The best time to read Secret Ingredients: The New Yorker Book of Food and Drink may be just after you've finished taking a creative nonfiction writing course. While my professor assigned us a wide range of essays to ponder and critique, virtually none were examples within my genre: food and wine writing.
Secret Ingredients fills that gap. Every piece I've read — it is our current read-aloud book for road trips — seems to hit it out of the park. The very first essay, "All You Can Hold For Five Bucks," about traditional New York beefsteaks has colorful details, well-constructed scenes, good dialog, and a narrative flow that keeps you moving through it. And that piece is followed by another excellent one. And another.

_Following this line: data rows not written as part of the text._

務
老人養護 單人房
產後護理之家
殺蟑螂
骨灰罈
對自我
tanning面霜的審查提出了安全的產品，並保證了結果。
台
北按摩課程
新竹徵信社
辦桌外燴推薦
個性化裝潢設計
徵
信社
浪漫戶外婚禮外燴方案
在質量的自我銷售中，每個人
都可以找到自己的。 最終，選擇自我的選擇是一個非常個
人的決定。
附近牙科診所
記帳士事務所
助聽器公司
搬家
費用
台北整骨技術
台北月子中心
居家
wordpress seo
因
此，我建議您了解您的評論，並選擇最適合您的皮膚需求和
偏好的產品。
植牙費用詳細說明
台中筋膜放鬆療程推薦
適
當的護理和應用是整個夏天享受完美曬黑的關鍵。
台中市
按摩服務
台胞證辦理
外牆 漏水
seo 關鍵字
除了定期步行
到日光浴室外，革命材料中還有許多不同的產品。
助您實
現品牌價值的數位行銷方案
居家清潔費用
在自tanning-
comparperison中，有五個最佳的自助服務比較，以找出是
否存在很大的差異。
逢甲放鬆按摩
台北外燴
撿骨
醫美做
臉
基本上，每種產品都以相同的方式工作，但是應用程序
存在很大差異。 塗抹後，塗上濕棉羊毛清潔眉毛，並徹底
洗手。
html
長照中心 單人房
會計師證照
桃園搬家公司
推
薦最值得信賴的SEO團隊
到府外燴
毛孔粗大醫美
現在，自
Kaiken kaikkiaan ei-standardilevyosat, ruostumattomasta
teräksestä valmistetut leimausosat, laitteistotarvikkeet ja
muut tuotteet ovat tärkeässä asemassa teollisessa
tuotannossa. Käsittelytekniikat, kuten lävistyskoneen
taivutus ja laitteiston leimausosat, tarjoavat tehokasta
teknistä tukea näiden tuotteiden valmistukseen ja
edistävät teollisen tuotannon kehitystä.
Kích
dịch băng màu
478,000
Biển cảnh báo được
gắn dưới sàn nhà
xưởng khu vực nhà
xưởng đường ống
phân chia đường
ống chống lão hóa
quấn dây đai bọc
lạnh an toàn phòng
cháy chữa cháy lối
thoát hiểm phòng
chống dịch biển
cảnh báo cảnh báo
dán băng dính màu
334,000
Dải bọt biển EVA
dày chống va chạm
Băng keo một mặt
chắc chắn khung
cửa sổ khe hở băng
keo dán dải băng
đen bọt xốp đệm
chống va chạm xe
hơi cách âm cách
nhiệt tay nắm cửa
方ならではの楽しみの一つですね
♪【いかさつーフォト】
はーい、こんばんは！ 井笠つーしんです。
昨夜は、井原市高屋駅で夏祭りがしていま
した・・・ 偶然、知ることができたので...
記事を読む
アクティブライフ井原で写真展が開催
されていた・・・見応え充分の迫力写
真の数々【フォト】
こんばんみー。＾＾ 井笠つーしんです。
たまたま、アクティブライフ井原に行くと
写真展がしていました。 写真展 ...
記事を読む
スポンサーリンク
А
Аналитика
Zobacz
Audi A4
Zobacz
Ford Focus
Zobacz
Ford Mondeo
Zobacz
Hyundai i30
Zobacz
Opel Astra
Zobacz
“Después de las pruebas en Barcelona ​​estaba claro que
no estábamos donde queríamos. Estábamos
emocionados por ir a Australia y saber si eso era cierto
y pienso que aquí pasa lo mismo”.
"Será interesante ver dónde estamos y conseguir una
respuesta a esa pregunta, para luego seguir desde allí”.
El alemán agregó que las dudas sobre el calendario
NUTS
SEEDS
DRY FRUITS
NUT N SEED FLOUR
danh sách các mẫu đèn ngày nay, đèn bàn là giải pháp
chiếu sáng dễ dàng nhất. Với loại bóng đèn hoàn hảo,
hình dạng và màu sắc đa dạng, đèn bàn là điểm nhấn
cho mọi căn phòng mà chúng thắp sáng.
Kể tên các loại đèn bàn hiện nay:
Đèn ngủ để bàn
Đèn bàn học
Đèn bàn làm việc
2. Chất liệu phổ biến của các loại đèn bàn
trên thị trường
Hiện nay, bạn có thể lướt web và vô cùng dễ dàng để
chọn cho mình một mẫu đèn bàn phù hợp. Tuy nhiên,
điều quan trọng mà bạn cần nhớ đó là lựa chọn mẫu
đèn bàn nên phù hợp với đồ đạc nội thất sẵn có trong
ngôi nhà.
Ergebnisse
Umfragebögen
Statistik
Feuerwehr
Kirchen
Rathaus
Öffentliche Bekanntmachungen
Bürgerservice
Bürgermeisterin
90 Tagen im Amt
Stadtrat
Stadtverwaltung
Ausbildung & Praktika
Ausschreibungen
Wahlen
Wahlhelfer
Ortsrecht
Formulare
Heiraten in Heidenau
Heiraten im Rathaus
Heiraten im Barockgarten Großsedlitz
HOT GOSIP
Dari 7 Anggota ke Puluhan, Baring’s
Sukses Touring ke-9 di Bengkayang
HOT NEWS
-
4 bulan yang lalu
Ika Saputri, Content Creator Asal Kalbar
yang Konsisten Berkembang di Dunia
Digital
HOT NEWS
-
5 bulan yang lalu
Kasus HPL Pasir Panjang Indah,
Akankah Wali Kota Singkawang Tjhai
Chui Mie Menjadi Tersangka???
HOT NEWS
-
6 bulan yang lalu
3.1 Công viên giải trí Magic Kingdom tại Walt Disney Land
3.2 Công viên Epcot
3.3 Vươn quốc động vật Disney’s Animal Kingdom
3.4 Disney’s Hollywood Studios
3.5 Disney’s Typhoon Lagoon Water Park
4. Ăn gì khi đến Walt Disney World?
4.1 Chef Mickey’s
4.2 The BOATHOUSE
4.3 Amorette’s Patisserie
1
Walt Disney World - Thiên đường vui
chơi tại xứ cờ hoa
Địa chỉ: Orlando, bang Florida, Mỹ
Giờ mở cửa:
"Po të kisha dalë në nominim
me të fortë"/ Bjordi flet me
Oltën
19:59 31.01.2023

The New Yorker has always been able to attract top talent, and so it's no surprise to find great pieces throughout this thick book, which spans not only the magazine's eighty-year history but a wide range of topics: from eating rats at restaurants that specialize in their preparation to eating at Fernand Point's La Pyramide at its height. There is a sprawling essay about Julia Child and a story by Roald Dahl. In fact, if I have a problem with this book, it's only that every entry reminds me of how far I still have to go as a writer.
But I do have one note of caution. Make sure you're well fed before you sit down to read the book. Because if you're at all hungry, as Melissa and I were on a recent road trip, this book will make you hungrier still.